When the shaft of light from the torch had flashed across Alan's face in the dark library, the man had not taken him for what he was—a living person; he had taken him for a specter. His terror and the things he had cried out could mean only that. The specter of whom? Not of Benjamin Corvet; for one of the things Alan had remarked when he saw Benjamin Corvet's picture was that he himself did not look at all like his father. Besides, what the man had said made it certain that he did not think the specter was "Ben"; for the specter had "got Ben." Did Alan look like some one else, then? Like whom? Evidently like the man—now dead for he had a ghost—who had "got" Ben, in the big man's opinion. Who could that be?

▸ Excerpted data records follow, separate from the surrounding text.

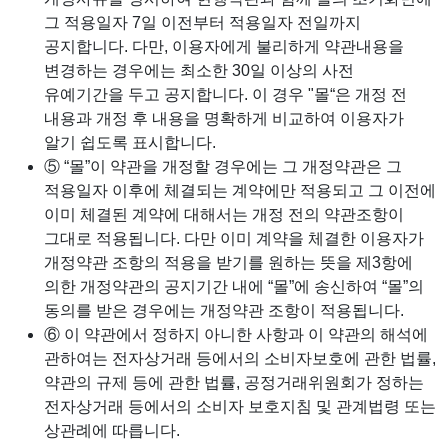
그 적용일자 7일 이전부터 적용일자 전일까지
공지합니다. 다만, 이용자에게 불리하게 약관내용을
변경하는 경우에는 최소한 30일 이상의 사전
유예기간을 두고 공지합니다. 이 경우 "몰“은 개정 전
내용과 개정 후 내용을 명확하게 비교하여 이용자가
알기 쉽도록 표시합니다.
⑤ “몰”이 약관을 개정할 경우에는 그 개정약관은 그
적용일자 이후에 체결되는 계약에만 적용되고 그 이전에
이미 체결된 계약에 대해서는 개정 전의 약관조항이
그대로 적용됩니다. 다만 이미 계약을 체결한 이용자가
개정약관 조항의 적용을 받기를 원하는 뜻을 제3항에
의한 개정약관의 공지기간 내에 “몰”에 송신하여 “몰”의
동의를 받은 경우에는 개정약관 조항이 적용됩니다.
⑥ 이 약관에서 정하지 아니한 사항과 이 약관의 해석에
관하여는 전자상거래 등에서의 소비자보호에 관한 법률,
약관의 규제 등에 관한 법률, 공정거래위원회가 정하는
전자상거래 등에서의 소비자 보호지침 및 관계법령 또는
상관례에 따릅니다.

No answer, as yet, was possible to that. But if he did look like some one, then that some one was—or had been—dreaded not only by the big man who had entered the house, but by Benjamin Corvet as well. "You got Ben!" the man had cried out. Got him? How? "But you can't get me!" he had said. "You—with the bullet hole above your eye!" What did that mean?

Alan got up and went to look at himself in the mirror he had seen in the hall. He was white, now that the flush of the fighting was going; he probably had been pale before with excitement, and over his right eye there was a round, black mark. Alan looked down at his hands; a little skin was off one knuckle, where he had struck the man, and his fingers were smudged with a black and sooty dust. He had smudged them on the papers up-stairs or else in feeling his way about the dark house, and at some time he had touched his forehead and left the black mark. That had been the "bullet hole."

The rest that the man had said had been a reference to some name; Alan had no trouble to recollect the name and, while he did not understand it at all, it stirred him queerly—"the Miwaka." What was that? The queer excitement and questioning that the name brought, when he repeated it to himself, was not recollection; for he could not recall ever having heard the name before; but it was not completely strange to him. He could define the excitement it stirred only in that way.

He went back to the Morris chair; his socks were nearly dry, and he put on his shoes. He got up and paced about. Sherrill had believed that here in this house Benjamin Corvet had left—or might have left—a memorandum, a record, or an account of some sort which would explain to Alan, his son, the blight which had hung over his life. Sherrill had said that it could have been no mere intrigue, no vulgar personal sin; and the events of the night had made that very certain; for, plainly, whatever was hidden in that house involved some one else seriously, desperately. There was no other way to explain the intrusion of the sort of man whom Alan had surprised there an hour ago.

The fact that this other man searched also did not prove that Benjamin Corvet had left a record in the house, as Sherrill believed; but it certainly showed that another person believed—or feared—it. Whether or not guilt had sent Benjamin Corvet away four days ago, whether or not there had been guilt behind the ghost which had "got Ben," there was guilt in the big man's superstitious terror when he had seen Alan. A bold, powerful man like that one, when his conscience is clear, does not see a ghost. And the ghost which he had seen had a bullet hole above the brows!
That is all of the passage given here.